During pregnancy, estrogen (E₂) stimulates uterine artery blood flow (UBF) by enhancing nitric oxide (NO)-dependent vasodilation. Cystathionine γ-lyase (CSE) promotes vascular NO signaling by producing hydrogen sulfide (H₂S) and by maintaining the ratio of reduced-to-oxidized intracellular glutathione (GSH/GSSG) through l-cysteine production. Because redox homeostasis can influence NO signaling, we hypothesized that CSE mediates E₂ stimulation of UBF by modulating local intracellular cysteine metabolism and GSH/GSSG levels to promote redox homeostasis. Using non-pregnant ovariectomized WT and CSE-null (CSE KO) mice, we performed micro-ultrasound of mouse uterine and renal arteries to assess changes in blood flow upon exogenous E₂ stimulation. We quantified serum and uterine artery NO metabolites (NO_x), serum amino acids, and uterine and renal artery GSH/GSSG. WT and CSE KO mice exhibited similar baseline uterine and renal blood flow. Unlike WT, CSE KO mice did not exhibit expected E₂ stimulation of UBF. Renal blood flow was E₂-insensitive for both genotypes. While serum and uterine artery NO_x were similar between genotypes at baseline, E₂ decreased NO_x in CSE KO serum. Cysteine was also lower in CSE KO serum, while citrulline and homocysteine levels were elevated. E₂ and CSE deletion additively decreased GSH/GSSG in uterine arteries. In contrast, renal artery GSH/GSSG was insensitive to E₂ or CSE deletion. Together, these findings suggest that CSE maintenance of uterine artery GSH/GSSG facilitates nitrergic signaling in uterine arteries and is required for normal E₂ stimulation of UBF. These data have implications for pregnancy pathophysiology and the selective hormone responses of specific vascular beds.

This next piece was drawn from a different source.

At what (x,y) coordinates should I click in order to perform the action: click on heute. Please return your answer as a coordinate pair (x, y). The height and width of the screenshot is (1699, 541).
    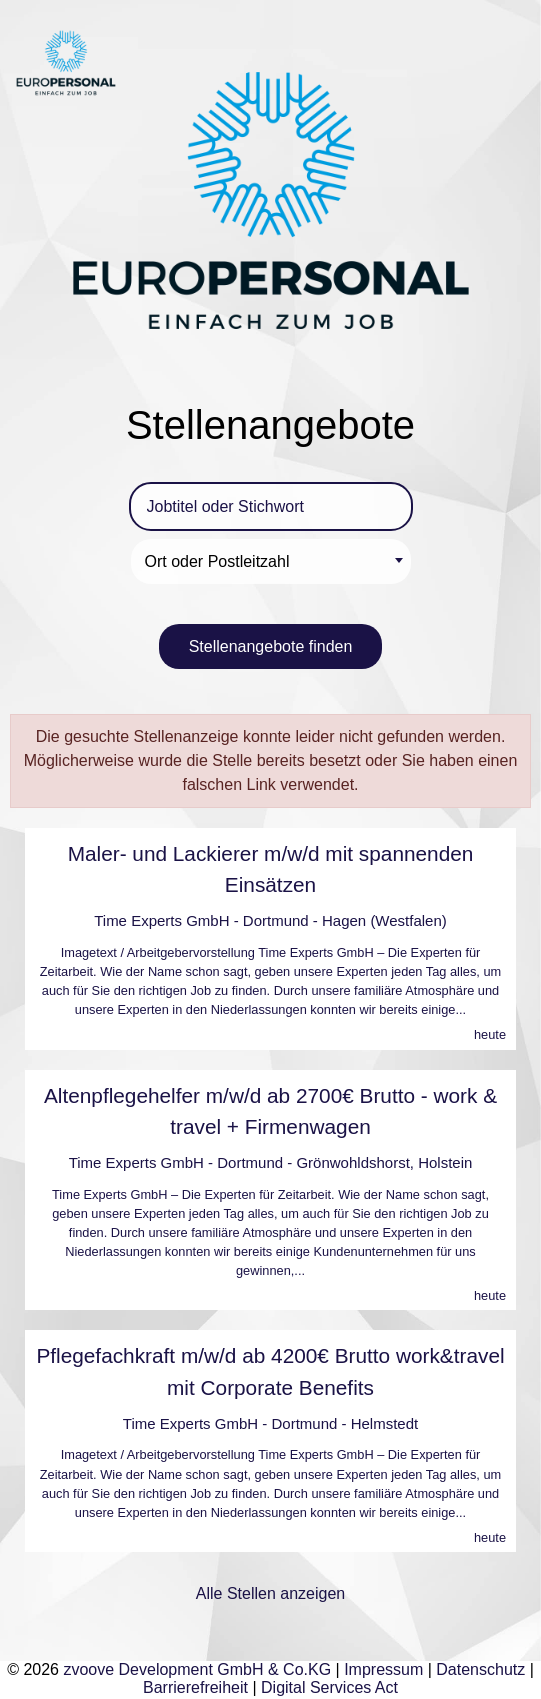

在怀孕期间，雌激素（E ₂）通过增强一氧化氮（NO）依赖性血管舒张作用来刺激子宫动脉血流（UBF）。胱硫醚γ-裂解酶（CSE）通过产生硫化氢（H ₂ S）并通过产生1-半胱氨酸来维持还原型与氧化型细胞内谷胱甘肽（GSH / GSSG）的比例来促进血管NO信号传导。因为氧化还原稳态可以影响NO信号传导，所以我们假设CSE通过调节局部细胞内半胱氨酸代谢和GSH / GSSG水平来促进氧化还原稳态来介导UBF的E ₂刺激。使用未怀孕的卵巢切除和野生型CSE（CSE KO）小鼠，我们对小鼠子宫和肾动脉进行了超声检查，以评估外源性E引起的血流变化₂刺激。我们量化了血清和子宫动脉NO代谢物（NO _x），血清氨基酸以及子宫和肾动脉GSH / GSSG。WT和CSE KO小鼠表现出相似的基线子宫和肾脏血流。与野生型不同，CSE KO小鼠未表现出预期的E ₂对UBF的刺激。肾血流量是Ë ₂不敏感的两个基因型。虽然血清和子宫动脉NO _X在基线基因型之间相似，E ₂降低NO _X在CSE KO血清。CSE KO血清中的半胱氨酸也较低，而瓜氨酸和高半胱氨酸水平则升高。Ë ₂和CSE缺失会加重子宫动脉GSH / GSSG的降低。相反，肾动脉GSH / GSSG对E ₂或CSE缺失不敏感。在一起，这些发现表明，CSE维持子宫动脉GSH / GSSG有助于子宫动脉中的硝化信号传导，并且是正常E ₂刺激UBF所必需的。这些数据对妊娠病理生理和特定血管床的选择性激素反应具有影响。